Alright, let me tell you about this little project I cooked up recently. I’m a huge NFL fan, always have been. Every year, like clockwork, I find myself trying to guess how the season’s gonna play out. Who’s making the playoffs? Who’s getting the top draft pick? Usually, it’s just gut feeling, maybe scribbling some notes down.

But this time, I thought, why not try and build something? A little simulator. Nothing too fancy, just something to run through the season schedule and spit out potential records. Sounded like a fun way to combine my football obsession with a bit of coding practice.
Getting Started
First things first, I needed the schedule. That was easy enough, just grabbed the full list of games, week by week, team matchups, the whole nine yards. Typed it all into a simple data structure my program could read. That took a bit, gotta admit, lots of matchups to enter.

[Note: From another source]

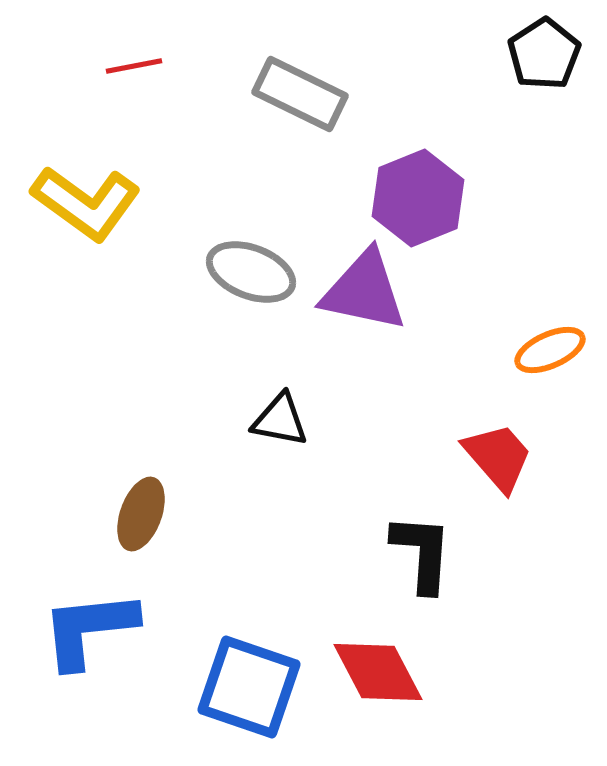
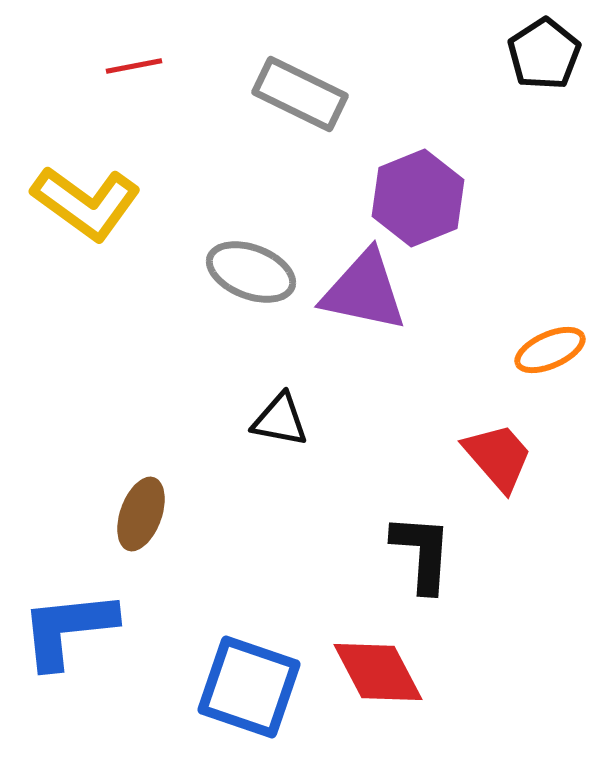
blue L-shape: moved 21 px left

Then, the tricky part: how to predict a winner for each game? I didn’t want anything super complex, no deep dives into player stats or injury reports. That’d be a whole other beast. I decided to keep it simple.
- Team Strength: I gave each team a basic power rating. Just a number. Higher number means a better team, in theory. I sort of eyeballed these based on last season, offseason moves, and just general feel.

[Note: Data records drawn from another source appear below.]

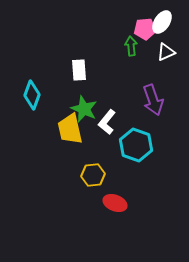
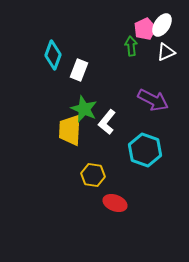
white ellipse: moved 3 px down
pink pentagon: rotated 20 degrees counterclockwise
white rectangle: rotated 25 degrees clockwise
cyan diamond: moved 21 px right, 40 px up
purple arrow: rotated 44 degrees counterclockwise
yellow trapezoid: moved 1 px down; rotated 16 degrees clockwise
cyan hexagon: moved 9 px right, 5 px down
yellow hexagon: rotated 15 degrees clockwise
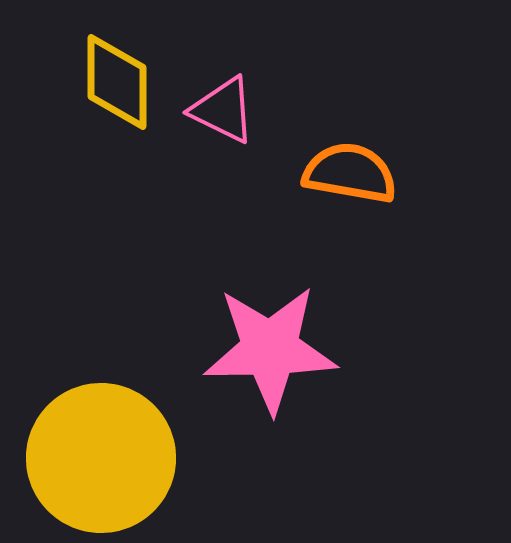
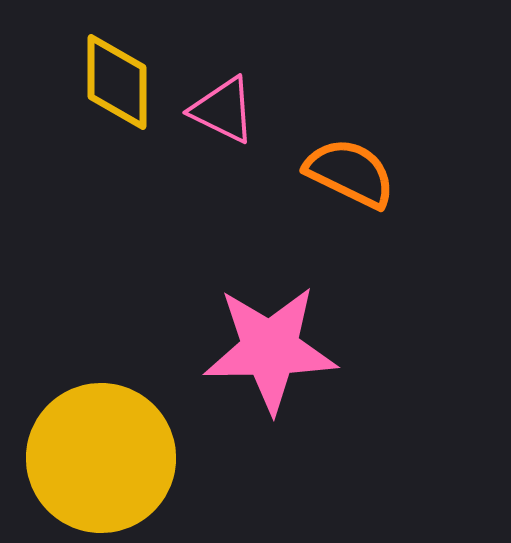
orange semicircle: rotated 16 degrees clockwise
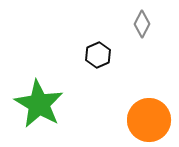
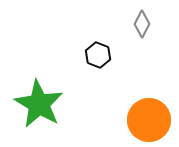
black hexagon: rotated 15 degrees counterclockwise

- Home Field: Gave a little bump to the home team’s rating. Everyone knows playing at home is an advantage, right?
- Randomness: Football’s weird. Upsets happen. So, I added a bit of randomness. Even if one team had a higher rating, the underdog still had a chance, just a smaller one. Used a random number generator for this part.
Putting it Together
Once I had the schedule and a way to pick a winner (even a basic way), I wrote the code to loop through the entire season. It went something like this:
- Take Week 1 games.
- For each game, look at the two teams’ ratings (adjusting for home field).
- Use the random element to declare a winner and loser based on those ratings.

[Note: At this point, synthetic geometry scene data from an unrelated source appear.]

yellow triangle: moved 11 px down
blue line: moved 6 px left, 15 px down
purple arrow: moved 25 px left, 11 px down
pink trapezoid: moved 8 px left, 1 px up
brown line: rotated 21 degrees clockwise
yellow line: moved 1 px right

- Update each team’s win/loss record.
- Repeat for Week 2, Week 3… all the way to the end of the season.
It was pretty straightforward, really. Just making the computer play out the games one by one according to my simple rules.

Running and Tweaking
The first time I ran it, the results were… interesting. Some records looked plausible, others seemed way off. That’s the thing with randomness, you get weird outcomes sometimes. And my initial ratings were probably not great.
So, I started tweaking. Adjusted some team ratings. Changed how much home-field advantage mattered. Played with the randomness factor. I also realized running it just once wasn’t enough. Because of the random element, each run could give different results. I made it run the simulation many times – like thousands of times – and then averaged the results to get a more stable prediction for each team’s final record.
Example: After running it 10,000 times, if a team averaged 10.3 wins, I’d list their predicted record as something like 10-7.
What I Ended Up With
So now, I have this little program. I feed it the schedule, my current team ratings, and it simulates the season thousands of times in a few seconds. It spits out a list of predicted final records for every team.
Is it going to be perfectly accurate? Heck no. It’s super basic. It doesn’t know about injuries, QB controversies, mid-season trades, or anything like that. But, it’s fun! It gives a rough idea, a baseline maybe. And honestly, building it was the best part. Took me back to just tinkering and making something work, step by step.

It’s definitely a cool little tool to play around with as the season gets closer. Makes for some interesting coffee break conversations, comparing its predictions to what the “experts” say. A fun weekend project, all in all.